(EXERCISE GOAL) What is needed is an exact copy of the lines in the entries below from the one holding "Vertical Self Closing Lid - YELLOW" through the one holding "promotional efforts, and", pictures excluded.

§

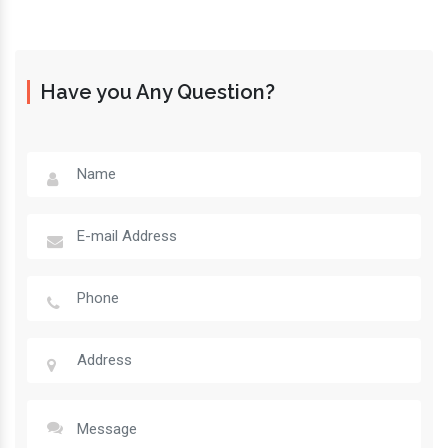
Have you Any Question?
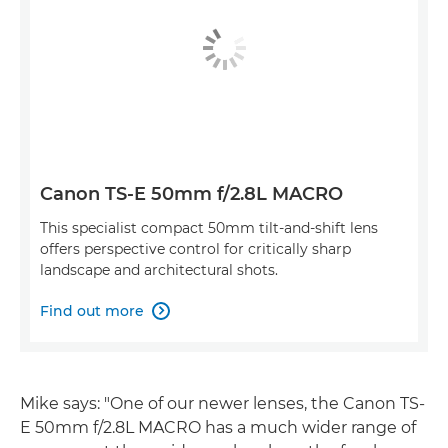
Canon TS-E 50mm f/2.8L MACRO
This specialist compact 50mm tilt-and-shift lens
offers perspective control for critically sharp
landscape and architectural shots.
Find out more

Mike says: "One of our newer lenses, the Canon TS-
E 50mm f/2.8L MACRO has a much wider range of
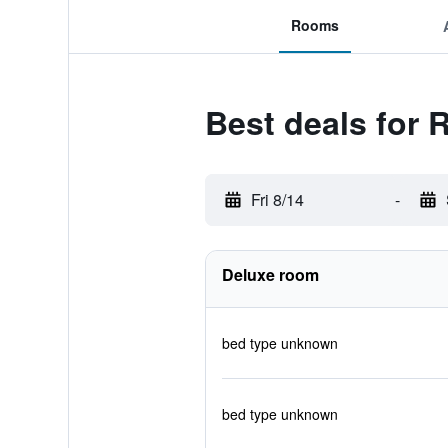
Rooms
Best deals for 
Fri 8/14
-
Deluxe room
bed type unknown
bed type unknown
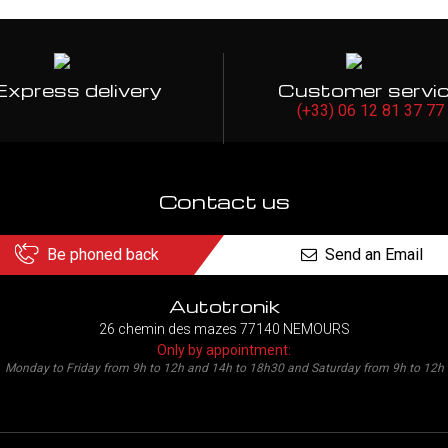
Express delivery
Customer servi
(+33) 06 12 81 37 77
Contact us
Be phoned back
Send an Email
Autotronik
26 chemin des mazes 77140 NEMOURS
Only by appointment:
Monday to Friday from 9h to 12h and 14h to 18h30 and Saturday from 9h to 12h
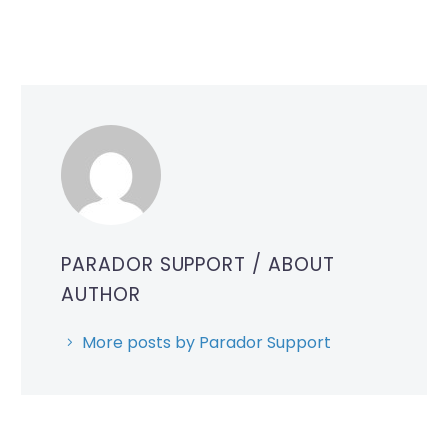
PARADOR SUPPORT
/ ABOUT
AUTHOR
More posts by Parador Support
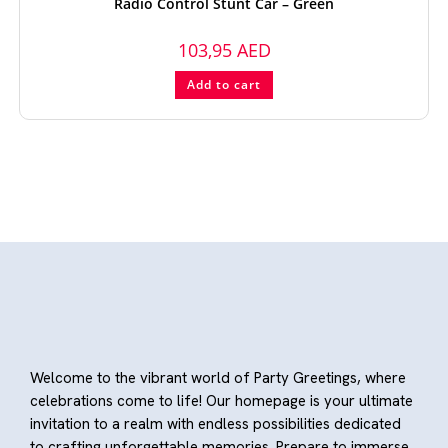
Radio Control Stunt Car – Green
103,95
AED
Add to cart
Welcome to the vibrant world of Party Greetings, where
celebrations come to life! Our homepage is your ultimate
invitation to a realm with endless possibilities dedicated
to crafting unforgettable memories. Prepare to immerse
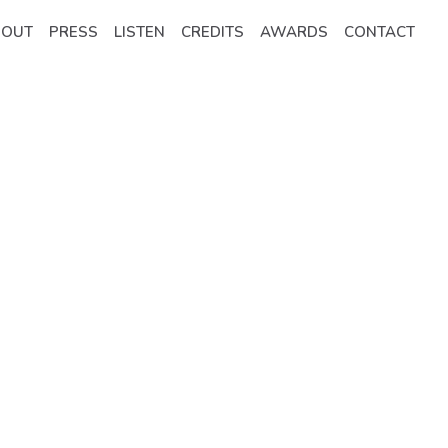
BOUT
PRESS
LISTEN
CREDITS
AWARDS
CONTACT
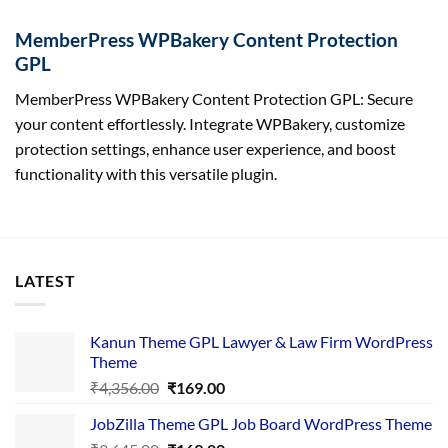
MemberPress WPBakery Content Protection
GPL
MemberPress WPBakery Content Protection GPL: Secure
your content effortlessly. Integrate WPBakery, customize
protection settings, enhance user experience, and boost
functionality with this versatile plugin.
LATEST
Kanun Theme GPL Lawyer & Law Firm WordPress
Theme
Original
Current
₹
4,356.00
₹
169.00
price
price
JobZilla Theme GPL Job Board WordPress Theme
was:
is:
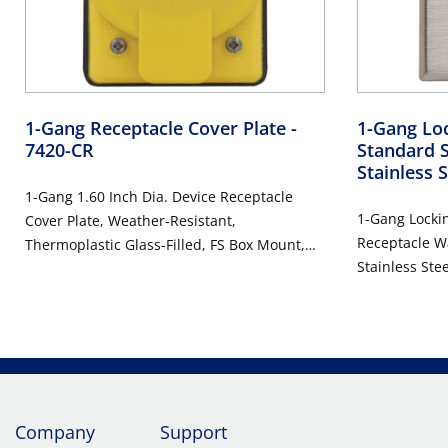
1-Gang Receptacle Cover Plate
-
1-Gang Loc
7420-CR
Standard 
Stainless 
1-Gang 1.60 Inch Dia. Device Receptacle
1-Gang Lockin
Cover Plate, Weather-Resistant,
Receptacle Wa
Thermoplastic Glass-Filled, FS Box Mount,
Stainless Steel, D
Vertical Self Closing Lid - YELLOW
Steel
Company
Support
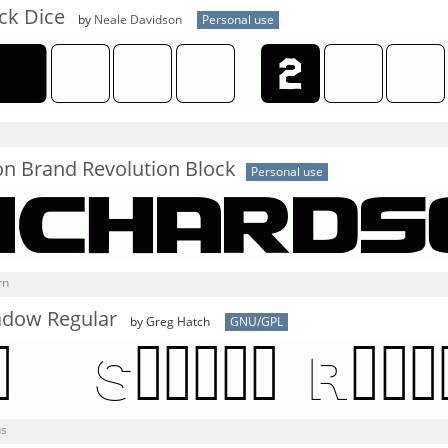
ck Dice
by
Neale Davidson
Personal use
on Brand Revolution Block
Personal use
rn
adow Regular
by Greg Hatch
GNU/GPL
us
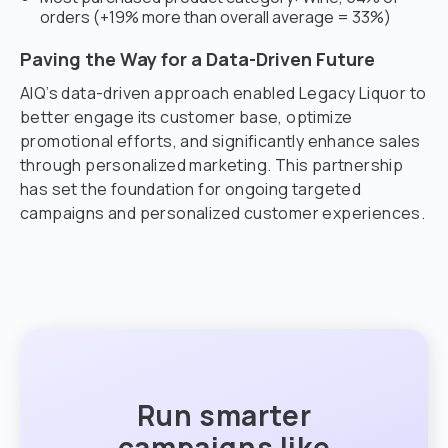
orders (+19% more than overall average = 33%)
Paving the Way for a Data-Driven Future
AIQ’s data-driven approach enabled Legacy Liquor to
better engage its customer base, optimize
promotional efforts, and significantly enhance sales
through personalized marketing. This partnership
has set the foundation for ongoing targeted
campaigns and personalized customer experiences.
Run smarter
campaigns like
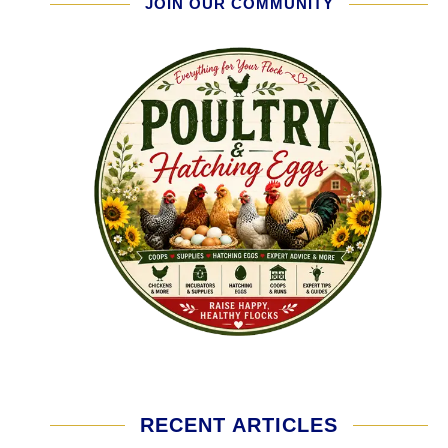
JOIN OUR COMMUNITY
RECENT ARTICLES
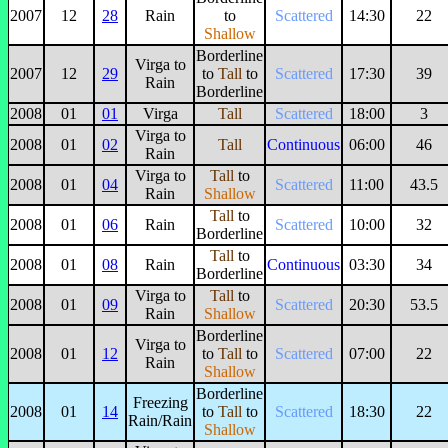
2007
12
28
Rain
to
Scattered
14:30
22
Shallow
Borderline
Virga to
2007
12
29
to
Tall
to
Scattered
17:30
39
Rain
Borderline
2008
01
01
Virga
Tall
Scattered
18:00
3
Virga to
2008
01
02
Tall
Continuous
06:00
46
Rain
Virga to
Tall
to
2008
01
04
Scattered
11:00
43.5
Rain
Shallow
Tall
to
2008
01
06
Rain
Scattered
10:00
32
Borderline
Tall
to
2008
01
08
Rain
Continuous
03:30
34
Borderline
Virga to
Tall
to
2008
01
09
Scattered
20:30
53.5
Rain
Shallow
Borderline
Virga to
2008
01
12
to
Tall
to
Scattered
07:00
22
Rain
Shallow
Borderline
Freezing
2008
01
14
to
Tall
to
Scattered
18:30
22
Rain/Rain
Shallow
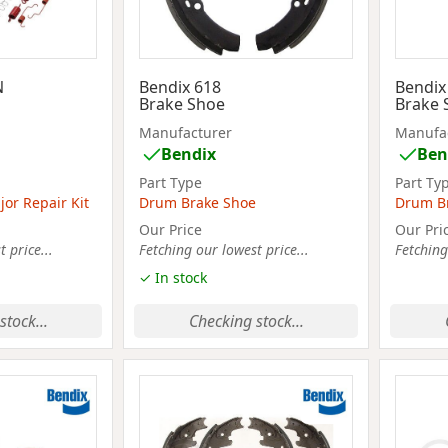
N
Bendix 618
Bendix
Brake Shoe
Brake 
Manufacturer
Manufa
Bendix
Ben
Part Type
Part Ty
or Repair Kit
Drum Brake Shoe
Drum B
Our Price
Our Pri
 price...
Fetching our lowest price...
Fetching
✓ In stock
stock...
Checking stock...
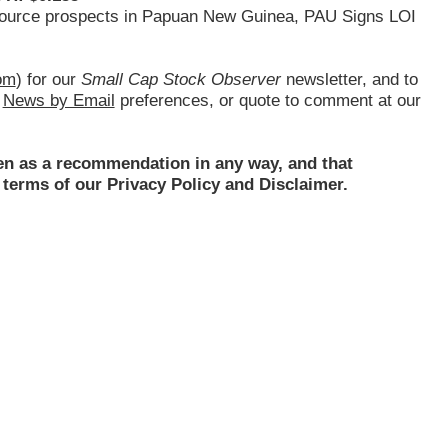
resource prospects in Papuan New Guinea, PAU Signs LOI
om
) for our
Small Cap Stock Observer
newsletter, and to
d
News by Email
preferences, or quote to comment at our
ken as a recommendation in any way, and that
terms of our Privacy Policy and Disclaimer.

§

(ANSWER SPACE)
Vertical Self Closing Lid - YELLOW
Steel
Company
Support
ck Dice
by
Neale Davidson
Personal use
on Brand Revolution Block
Personal use
rn
adow Regular
by Greg Hatch
GNU/GPL
us
orders (+19% more than overall average = 33%)
Paving the Way for a Data-Driven Future
AIQ’s data-driven approach enabled Legacy Liquor to
better engage its customer base, optimize
promotional efforts, and significantly enhance sales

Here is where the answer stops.